Given data:
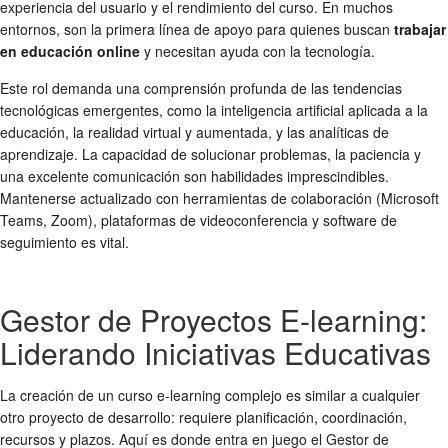
experiencia del usuario y el rendimiento del curso. En muchos
entornos, son la primera línea de apoyo para quienes buscan
trabajar
en educación online
y necesitan ayuda con la tecnología.
Este rol demanda una comprensión profunda de las tendencias
tecnológicas emergentes, como la inteligencia artificial aplicada a la
educación, la realidad virtual y aumentada, y las analíticas de
aprendizaje. La capacidad de solucionar problemas, la paciencia y
una excelente comunicación son habilidades imprescindibles.
Mantenerse actualizado con herramientas de colaboración (Microsoft
Teams, Zoom), plataformas de videoconferencia y software de
seguimiento es vital.
Gestor de Proyectos E-learning:
Liderando Iniciativas Educativas
La creación de un curso e-learning complejo es similar a cualquier
otro proyecto de desarrollo: requiere planificación, coordinación,
recursos y plazos. Aquí es donde entra en juego el Gestor de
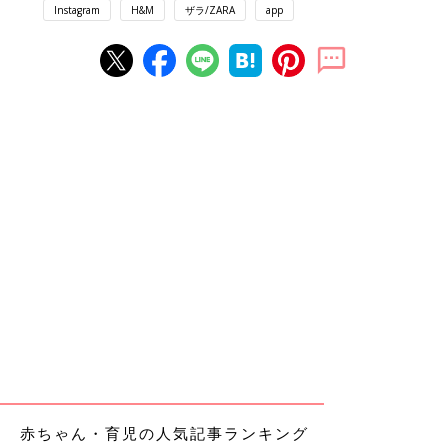
Instagram
H&M
ザラ/ZARA
app
赤ちゃん・育児の人気記事ランキング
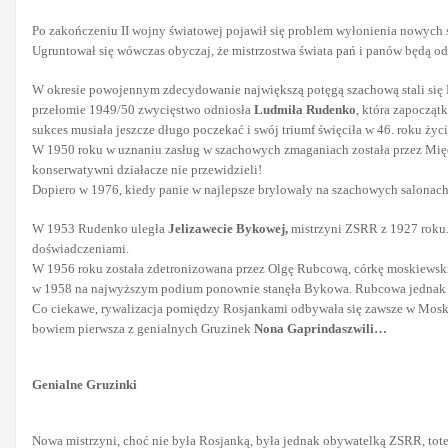
Po zakończeniu II wojny światowej pojawił się problem wyłonienia nowych 
Ugruntował się wówczas obyczaj, że mistrzostwa świata pań i panów będą odb
W okresie powojennym zdecydowanie największą potęgą szachową stali się 
przełomie 1949/50 zwycięstwo odniosła
Ludmiła Rudenko
, która zapocząt
sukces musiała jeszcze długo poczekać i swój triumf święciła w 46. roku życi
W 1950 roku w uznaniu zasług w szachowych zmaganiach została przez Międz
konserwatywni działacze nie przewidzieli!
Dopiero w 1976, kiedy panie w najlepsze brylowały na szachowych salonach,
W 1953 Rudenko uległa
Jelizawecie Bykowej,
mistrzyni ZSRR z 1927 roku. 
doświadczeniami.
W 1956 roku została zdetronizowana przez Olgę Rubcową, córkę moskiewskie
w 1958 na najwyższym podium ponownie stanęła Bykowa. Rubcowa jednak nad
Co ciekawe, rywalizacja pomiędzy Rosjankami odbywała się zawsze w Mos
bowiem pierwsza z genialnych Gruzinek
Nona Gaprindaszwili…
Genialne Gruzinki
Nowa mistrzyni, choć nie była Rosjanką, była jednak obywatelką ZSRR, tot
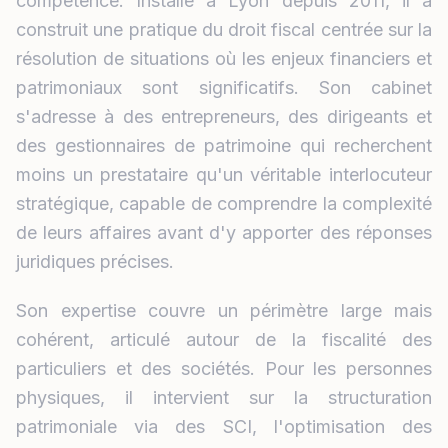
compétence. Installé à Lyon depuis 2011, il a
construit une pratique du droit fiscal centrée sur la
résolution de situations où les enjeux financiers et
patrimoniaux sont significatifs. Son cabinet
s'adresse à des entrepreneurs, des dirigeants et
des gestionnaires de patrimoine qui recherchent
moins un prestataire qu'un véritable interlocuteur
stratégique, capable de comprendre la complexité
de leurs affaires avant d'y apporter des réponses
juridiques précises.
Son expertise couvre un périmètre large mais
cohérent, articulé autour de la fiscalité des
particuliers et des sociétés. Pour les personnes
physiques, il intervient sur la structuration
patrimoniale via des SCI, l'optimisation des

Aim of the exercise: Your copy should match the records above exactly, except that it contains no pictures.

Task result:
experiencia del usuario y el rendimiento del curso. En muchos
entornos, son la primera línea de apoyo para quienes buscan
trabajar
en educación online
y necesitan ayuda con la tecnología.
Este rol demanda una comprensión profunda de las tendencias
tecnológicas emergentes, como la inteligencia artificial aplicada a la
educación, la realidad virtual y aumentada, y las analíticas de
aprendizaje. La capacidad de solucionar problemas, la paciencia y
una excelente comunicación son habilidades imprescindibles.
Mantenerse actualizado con herramientas de colaboración (Microsoft
Teams, Zoom), plataformas de videoconferencia y software de
seguimiento es vital.
Gestor de Proyectos E-learning:
Liderando Iniciativas Educativas
La creación de un curso e-learning complejo es similar a cualquier
otro proyecto de desarrollo: requiere planificación, coordinación,
recursos y plazos. Aquí es donde entra en juego el Gestor de
Instagram
H&M
ザラ/ZARA
app
赤ちゃん・育児の人気記事ランキング
Po zakończeniu II wojny światowej pojawił się problem wyłonienia nowych 
Ugruntował się wówczas obyczaj, że mistrzostwa świata pań i panów będą odb
W okresie powojennym zdecydowanie największą potęgą szachową stali się 
przełomie 1949/50 zwycięstwo odniosła
Ludmiła Rudenko
, która zapocząt
sukces musiała jeszcze długo poczekać i swój triumf święciła w 46. roku życi
W 1950 roku w uznaniu zasług w szachowych zmaganiach została przez Międz
konserwatywni działacze nie przewidzieli!
Dopiero w 1976, kiedy panie w najlepsze brylowały na szachowych salonach,
W 1953 Rudenko uległa
Jelizawecie Bykowej,
mistrzyni ZSRR z 1927 roku. 
doświadczeniami.
W 1956 roku została zdetronizowana przez Olgę Rubcową, córkę moskiewskie
w 1958 na najwyższym podium ponownie stanęła Bykowa. Rubcowa jednak nad
Co ciekawe, rywalizacja pomiędzy Rosjankami odbywała się zawsze w Mos
bowiem pierwsza z genialnych Gruzinek
Nona Gaprindaszwili…
Genialne Gruzinki
Nowa mistrzyni, choć nie była Rosjanką, była jednak obywatelką ZSRR, tot
compétence. Installé à Lyon depuis 2011, il a
construit une pratique du droit fiscal centrée sur la
résolution de situations où les enjeux financiers et
patrimoniaux sont significatifs. Son cabinet
s'adresse à des entrepreneurs, des dirigeants et
des gestionnaires de patrimoine qui recherchent
moins un prestataire qu'un véritable interlocuteur
stratégique, capable de comprendre la complexité
de leurs affaires avant d'y apporter des réponses
juridiques précises.
Son expertise couvre un périmètre large mais
cohérent, articulé autour de la fiscalité des
particuliers et des sociétés. Pour les personnes
physiques, il intervient sur la structuration
patrimoniale via des SCI, l'optimisation des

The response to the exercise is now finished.